What is expected:
Extract the run of lines that starts at the top of the records below and ends at the line with "sortir, flâner, rêver.", keeping both ends and excluding pictures.

== Input data

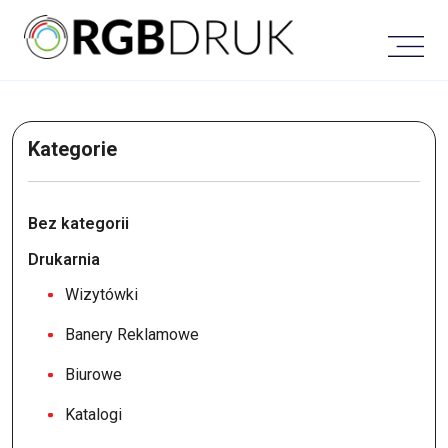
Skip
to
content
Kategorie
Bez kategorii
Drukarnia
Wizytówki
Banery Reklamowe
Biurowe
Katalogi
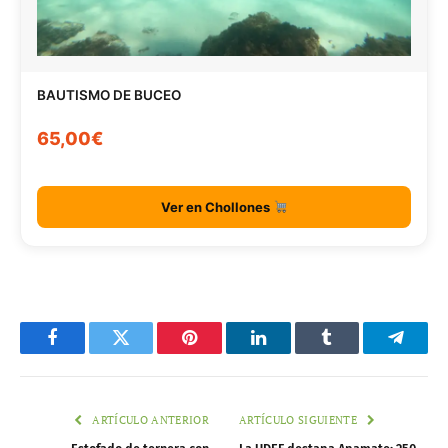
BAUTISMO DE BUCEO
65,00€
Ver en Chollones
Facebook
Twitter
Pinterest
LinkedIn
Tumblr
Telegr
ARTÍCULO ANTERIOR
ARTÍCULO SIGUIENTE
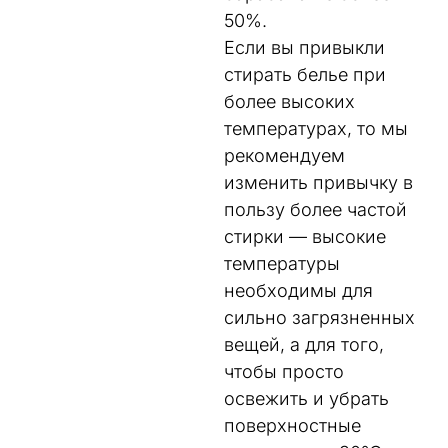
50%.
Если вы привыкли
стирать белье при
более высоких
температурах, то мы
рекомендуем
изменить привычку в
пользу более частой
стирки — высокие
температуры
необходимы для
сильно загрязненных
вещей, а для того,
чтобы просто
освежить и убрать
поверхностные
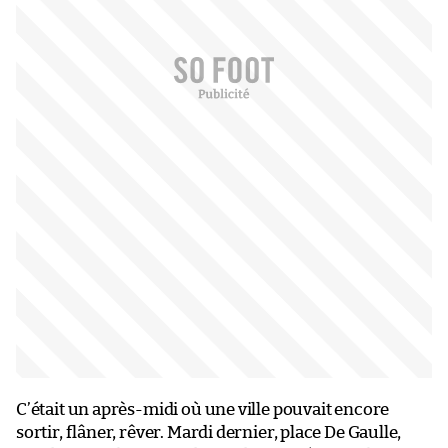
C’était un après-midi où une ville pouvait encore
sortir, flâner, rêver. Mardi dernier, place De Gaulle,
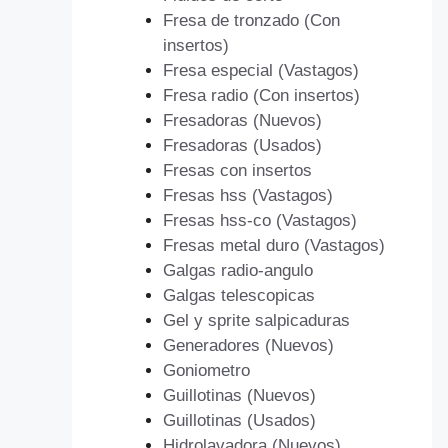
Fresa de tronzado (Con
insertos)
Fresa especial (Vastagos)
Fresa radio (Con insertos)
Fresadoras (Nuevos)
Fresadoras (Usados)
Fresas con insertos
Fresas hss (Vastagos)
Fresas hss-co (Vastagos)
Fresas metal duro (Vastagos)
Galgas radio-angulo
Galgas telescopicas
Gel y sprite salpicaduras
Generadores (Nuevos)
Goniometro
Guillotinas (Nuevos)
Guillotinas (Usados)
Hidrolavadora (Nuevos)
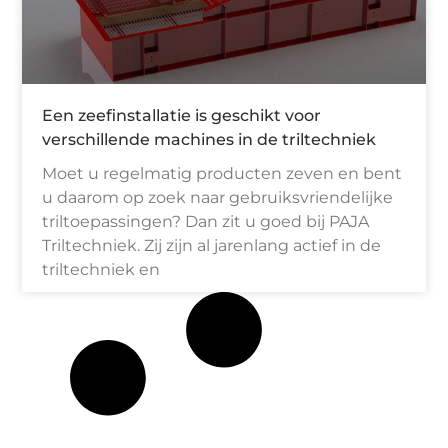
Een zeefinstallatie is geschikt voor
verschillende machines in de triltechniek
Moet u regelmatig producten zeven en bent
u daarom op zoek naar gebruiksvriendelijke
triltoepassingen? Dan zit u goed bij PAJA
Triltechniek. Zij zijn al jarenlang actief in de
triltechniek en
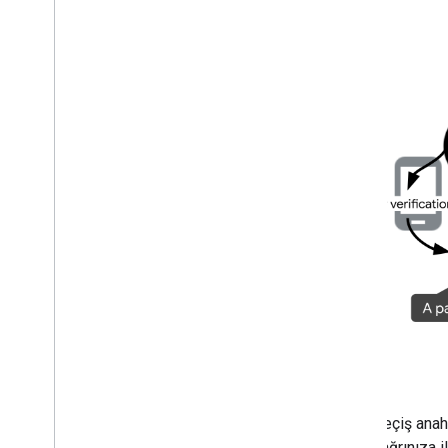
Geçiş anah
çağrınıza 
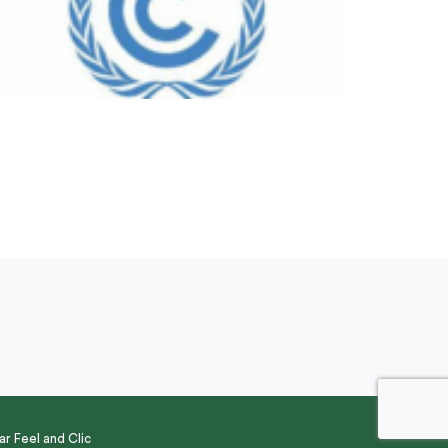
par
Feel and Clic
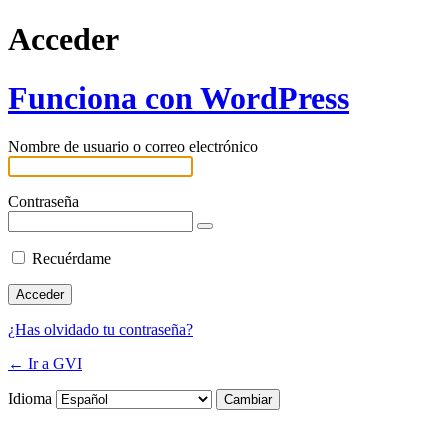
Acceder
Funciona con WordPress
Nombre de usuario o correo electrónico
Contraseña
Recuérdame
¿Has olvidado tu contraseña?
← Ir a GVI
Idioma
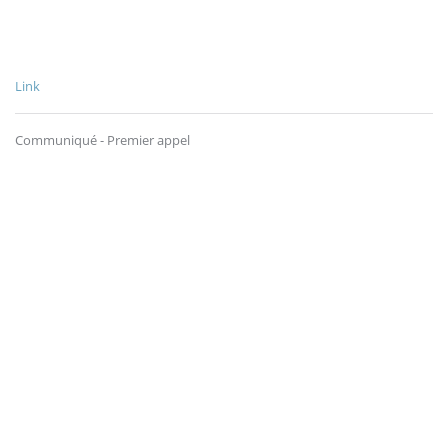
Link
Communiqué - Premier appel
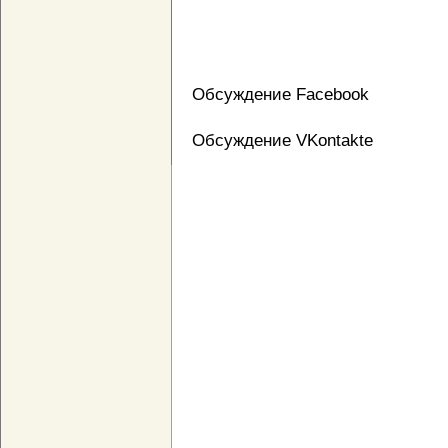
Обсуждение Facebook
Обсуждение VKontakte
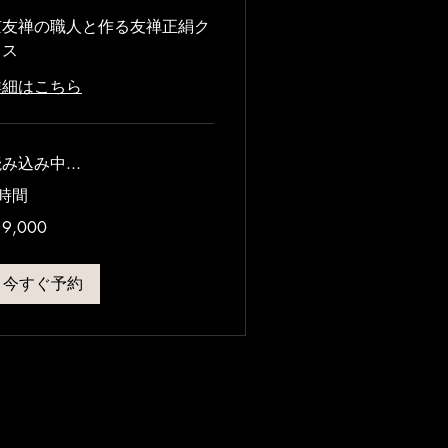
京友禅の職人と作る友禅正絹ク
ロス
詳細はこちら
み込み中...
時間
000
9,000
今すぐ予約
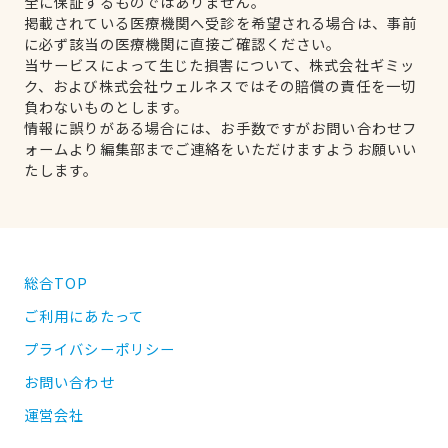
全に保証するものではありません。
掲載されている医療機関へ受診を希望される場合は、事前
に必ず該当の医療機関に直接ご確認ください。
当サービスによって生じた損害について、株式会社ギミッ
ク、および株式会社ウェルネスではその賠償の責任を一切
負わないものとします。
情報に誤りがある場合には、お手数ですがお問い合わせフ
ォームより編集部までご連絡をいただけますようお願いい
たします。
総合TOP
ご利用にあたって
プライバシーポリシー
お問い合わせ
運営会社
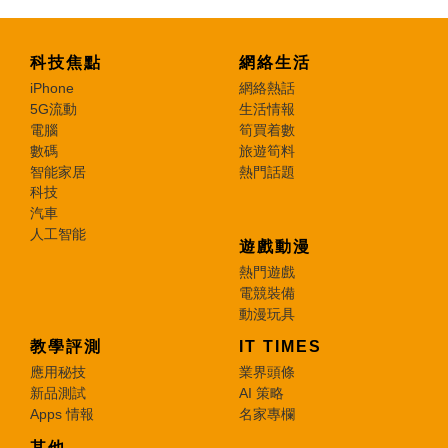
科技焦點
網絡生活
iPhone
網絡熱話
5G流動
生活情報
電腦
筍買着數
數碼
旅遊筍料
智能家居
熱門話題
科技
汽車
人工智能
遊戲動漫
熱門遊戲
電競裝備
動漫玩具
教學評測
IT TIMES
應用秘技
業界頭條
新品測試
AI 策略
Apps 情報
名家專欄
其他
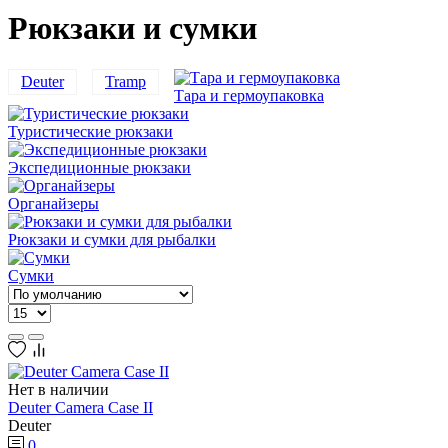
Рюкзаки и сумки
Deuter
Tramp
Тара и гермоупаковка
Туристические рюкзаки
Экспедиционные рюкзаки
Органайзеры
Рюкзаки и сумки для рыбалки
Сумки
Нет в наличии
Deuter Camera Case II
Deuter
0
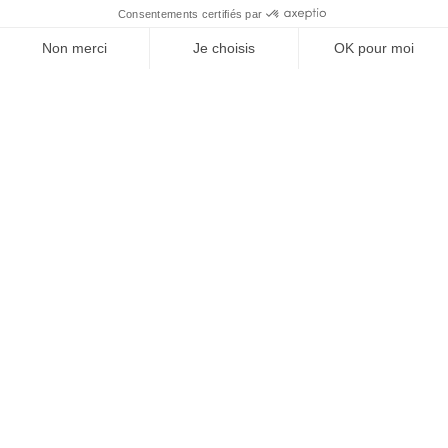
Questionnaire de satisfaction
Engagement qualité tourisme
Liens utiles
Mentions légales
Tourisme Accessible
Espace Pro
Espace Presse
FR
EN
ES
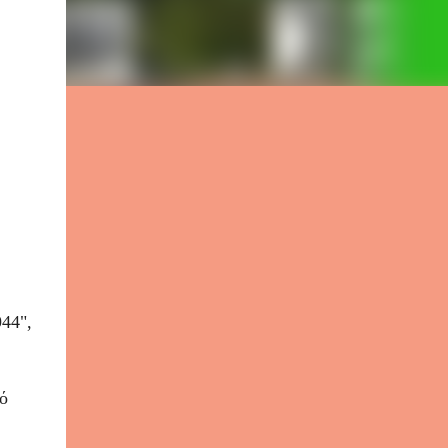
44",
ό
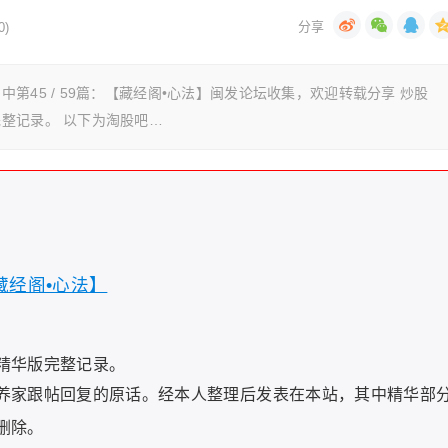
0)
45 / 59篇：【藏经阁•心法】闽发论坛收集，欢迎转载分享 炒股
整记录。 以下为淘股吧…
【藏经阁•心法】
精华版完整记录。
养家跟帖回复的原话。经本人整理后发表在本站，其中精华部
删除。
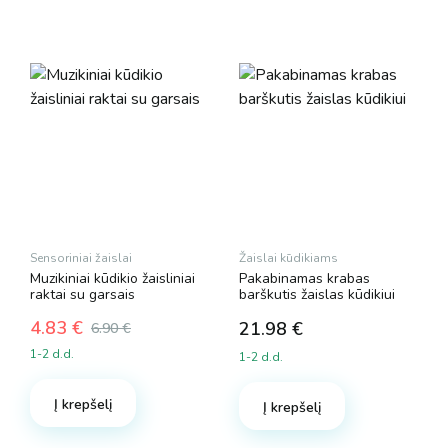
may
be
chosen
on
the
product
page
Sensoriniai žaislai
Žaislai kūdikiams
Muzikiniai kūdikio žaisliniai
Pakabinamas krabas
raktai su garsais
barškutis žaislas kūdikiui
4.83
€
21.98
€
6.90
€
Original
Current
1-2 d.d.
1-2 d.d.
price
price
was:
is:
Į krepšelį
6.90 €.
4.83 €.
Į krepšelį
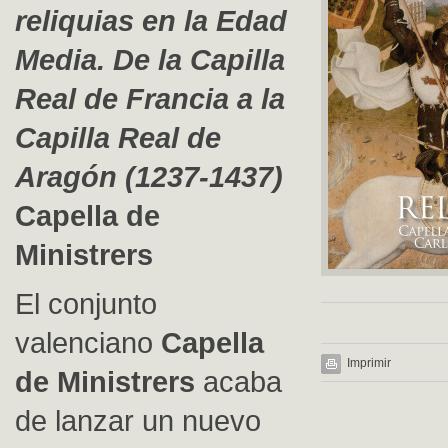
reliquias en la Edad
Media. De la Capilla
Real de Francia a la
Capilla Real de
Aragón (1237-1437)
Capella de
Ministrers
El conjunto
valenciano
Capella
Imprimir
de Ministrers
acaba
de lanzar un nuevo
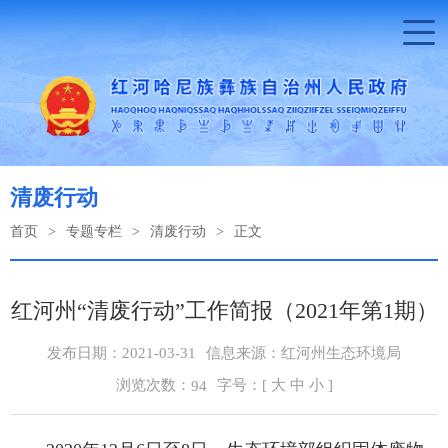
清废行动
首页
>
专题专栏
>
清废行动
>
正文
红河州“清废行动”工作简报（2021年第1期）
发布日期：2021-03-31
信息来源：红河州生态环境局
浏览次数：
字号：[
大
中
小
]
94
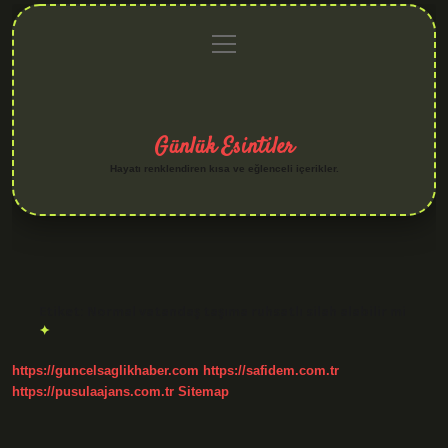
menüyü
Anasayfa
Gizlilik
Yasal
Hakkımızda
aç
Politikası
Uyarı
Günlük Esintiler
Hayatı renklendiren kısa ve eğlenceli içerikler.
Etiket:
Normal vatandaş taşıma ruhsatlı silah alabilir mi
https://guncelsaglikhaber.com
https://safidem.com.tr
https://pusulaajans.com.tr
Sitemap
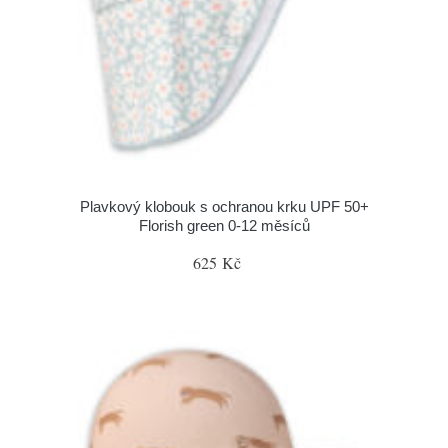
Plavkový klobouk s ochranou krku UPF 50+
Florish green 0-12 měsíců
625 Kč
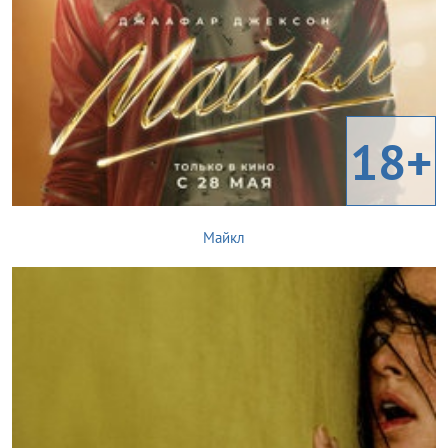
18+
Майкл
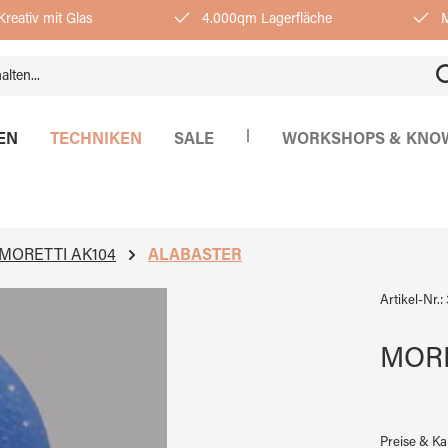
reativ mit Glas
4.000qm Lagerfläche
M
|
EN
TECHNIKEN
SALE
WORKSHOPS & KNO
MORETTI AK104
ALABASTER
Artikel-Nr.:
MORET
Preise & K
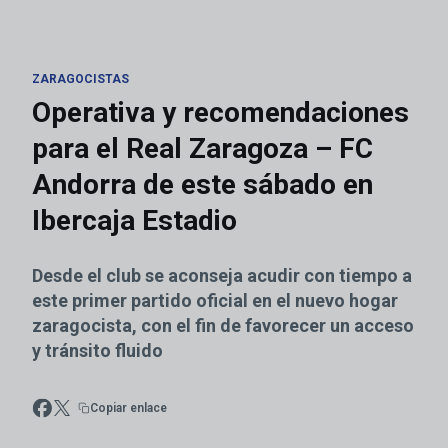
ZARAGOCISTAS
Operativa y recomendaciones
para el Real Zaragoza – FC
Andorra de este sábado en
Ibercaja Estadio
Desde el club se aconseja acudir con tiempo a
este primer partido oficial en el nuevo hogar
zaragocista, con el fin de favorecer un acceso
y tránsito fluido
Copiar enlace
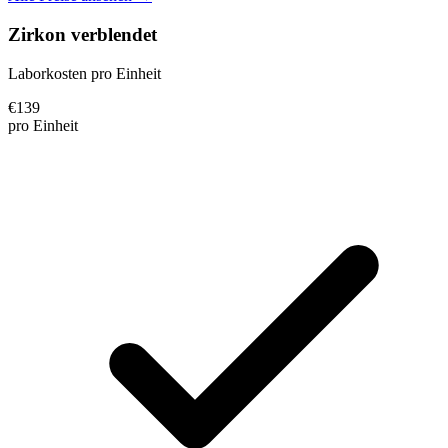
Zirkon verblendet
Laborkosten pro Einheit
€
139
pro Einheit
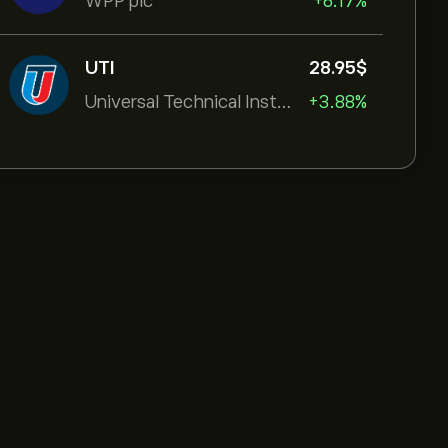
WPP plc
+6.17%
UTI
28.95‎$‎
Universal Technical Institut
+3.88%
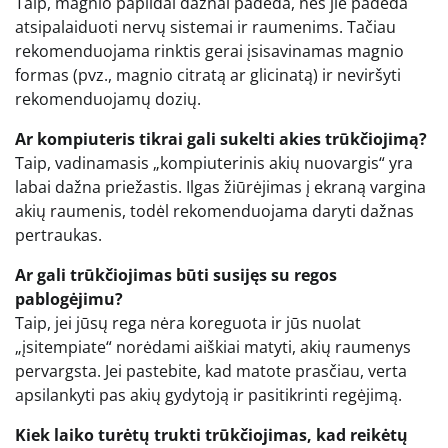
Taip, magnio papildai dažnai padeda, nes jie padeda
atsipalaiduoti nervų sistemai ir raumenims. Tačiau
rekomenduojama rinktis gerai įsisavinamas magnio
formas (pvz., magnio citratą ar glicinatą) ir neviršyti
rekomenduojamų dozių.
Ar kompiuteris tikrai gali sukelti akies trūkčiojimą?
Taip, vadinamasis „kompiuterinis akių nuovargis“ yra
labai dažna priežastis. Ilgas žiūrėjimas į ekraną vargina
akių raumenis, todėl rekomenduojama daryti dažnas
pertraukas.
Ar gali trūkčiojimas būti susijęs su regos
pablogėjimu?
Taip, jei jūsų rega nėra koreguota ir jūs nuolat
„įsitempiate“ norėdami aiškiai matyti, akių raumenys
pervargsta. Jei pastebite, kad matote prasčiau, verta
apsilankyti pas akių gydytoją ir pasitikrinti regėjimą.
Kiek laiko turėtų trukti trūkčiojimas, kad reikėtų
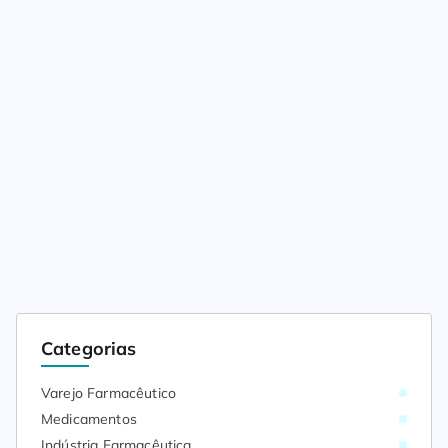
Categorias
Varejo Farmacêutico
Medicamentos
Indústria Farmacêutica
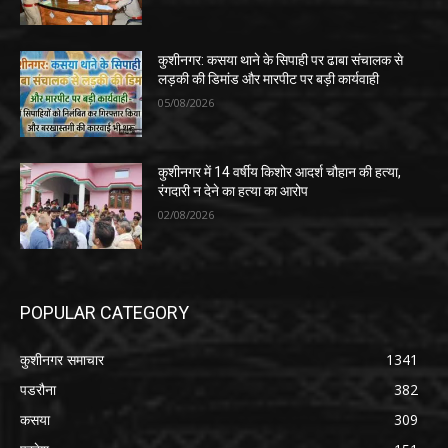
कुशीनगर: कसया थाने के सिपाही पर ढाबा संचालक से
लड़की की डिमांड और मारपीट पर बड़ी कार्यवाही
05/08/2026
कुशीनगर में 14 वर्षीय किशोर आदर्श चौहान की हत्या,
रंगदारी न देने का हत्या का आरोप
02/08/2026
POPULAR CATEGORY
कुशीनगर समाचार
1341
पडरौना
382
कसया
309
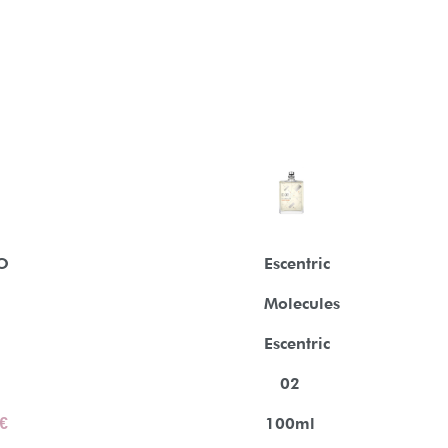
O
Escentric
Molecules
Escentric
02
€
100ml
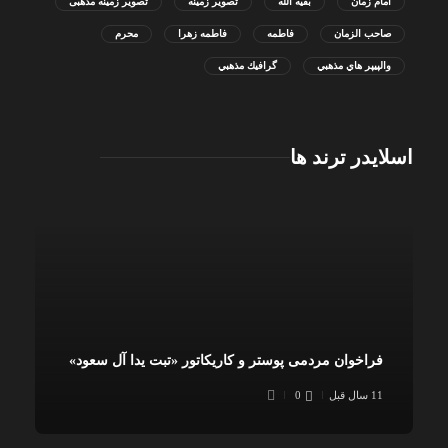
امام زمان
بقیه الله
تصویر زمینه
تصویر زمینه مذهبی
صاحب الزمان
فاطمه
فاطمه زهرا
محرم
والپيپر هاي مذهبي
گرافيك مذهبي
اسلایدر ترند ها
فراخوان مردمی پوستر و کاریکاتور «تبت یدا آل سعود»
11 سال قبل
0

====

Solution to the problem:
Skip
to
content
Kategorie
Bez kategorii
Drukarnia
Wizytówki
Banery Reklamowe
Biurowe
Katalogi
BAUTISMO DE BUCEO
65,00€
Ver en Chollones
Facebook
Twitter
Pinterest
LinkedIn
Tumblr
Telegr
ARTÍCULO ANTERIOR
ARTÍCULO SIGUIENTE
50%.
Если вы привыкли
стирать белье при
более высоких
температурах, то мы
рекомендуем
изменить привычку в
пользу более частой
стирки — высокие
температуры
необходимы для
сильно загрязненных
вещей, а для того,
чтобы просто
освежить и убрать
поверхностные
C’était un après-midi où une ville pouvait encore
sortir, flâner, rêver. Mardi dernier, place De Gaulle,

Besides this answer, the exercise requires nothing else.